[Opening Data for review section]

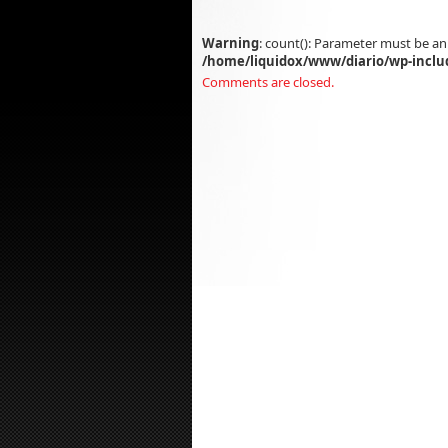
Warning
: count(): Parameter must be an
/home/liquidox/www/diario/wp-inclu
Comments are closed.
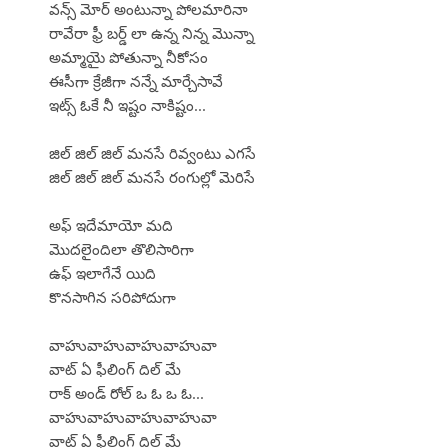
వన్స్ మోర్ అంటున్నా పోలమారినా
రావేరా ఫ్రీ బర్డ్ లా ఉన్న నిన్న మొన్నా
అమ్మాయై పోతున్నా నీకోసం
ఈసీగా క్రేజీగా నన్నే మార్చేసావే
ఇట్స్ ఓకే నీ ఇష్టం నాకిష్టం...
జిల్ జిల్ జిల్ మనసే రివ్వంటు ఎగసే
జిల్ జిల్ జిల్ మనసే రంగుల్లో మెరిసే
అఫ్ ఇదేమాయో మది
మొదలైందిలా తొలిసారిగా
ఉఫ్ ఇలాగేనే యిది
కొనసాగిన సరిపోదుగా
వాహువాహువాహువాహువా
వాట్ ఏ ఫీలింగ్ దిల్ మే
రాక్ అండ్ రోల్ ఒ ఓ ఒ ఓ...
వాహువాహువాహువాహువా
వాట్ ఏ ఫీలింగ్ దిల్ మే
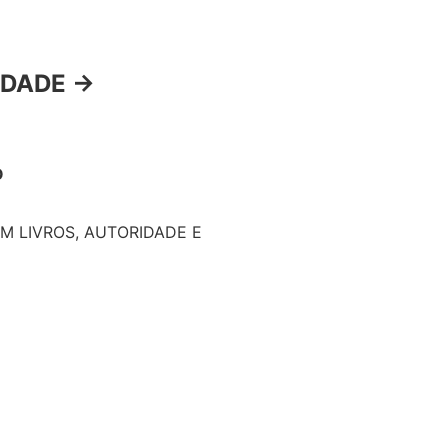
IDADE →
O
M LIVROS, AUTORIDADE E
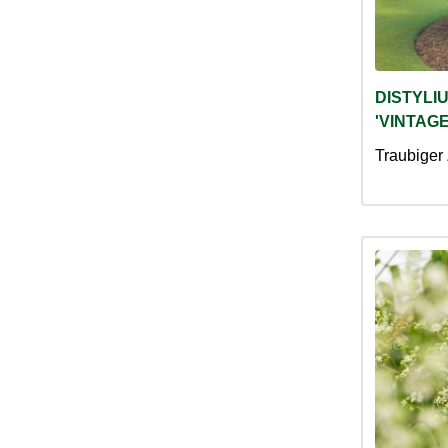
DISTYLI
'VINTAGE
Traubiger 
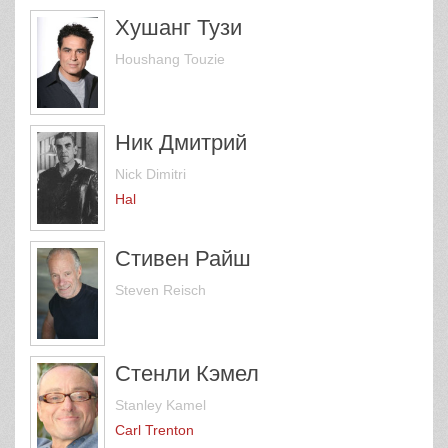
Хушанг Тузи
Houshang Touzie
Ник Дмитрий
Nick Dimitri
Hal
Стивен Райш
Steven Reisch
Стенли Кэмел
Stanley Kamel
Carl Trenton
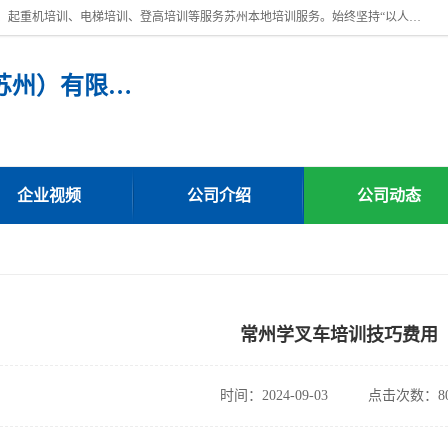
苏州宏远特种作业人员培训，提供：叉车培训、电焊工培训、电工培训、起重机培训、电梯培训、登高培训等服务苏州本地培训服务。始终坚持“以人为本，质量立校”的办学思想，以培养社会应用型人才为己任，明码收费，诚实守信，中途不收任何费用。随到随学，学会为止，一期未学会者免费再学，直到学会为止。
宏远特种作业人员培训（苏州）有限公司
企业视频
公司介绍
公司动态
常州学叉车培训技巧费用
时间：2024-09-03
点击次数：80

[Closing Data for review section]

* [Exercise details]: Output only the lines running from the top of the data above to the line with "జిల్ జిల్ జిల్ మనసే రివ్వంటు ఎగసే", inclusive, word for word and without pictures.

* [Answer area]:
Warning
: count(): Parameter must be an
/home/liquidox/www/diario/wp-inclu
Comments are closed.
వన్స్ మోర్ అంటున్నా పోలమారినా
రావేరా ఫ్రీ బర్డ్ లా ఉన్న నిన్న మొన్నా
అమ్మాయై పోతున్నా నీకోసం
ఈసీగా క్రేజీగా నన్నే మార్చేసావే
ఇట్స్ ఓకే నీ ఇష్టం నాకిష్టం...
జిల్ జిల్ జిల్ మనసే రివ్వంటు ఎగసే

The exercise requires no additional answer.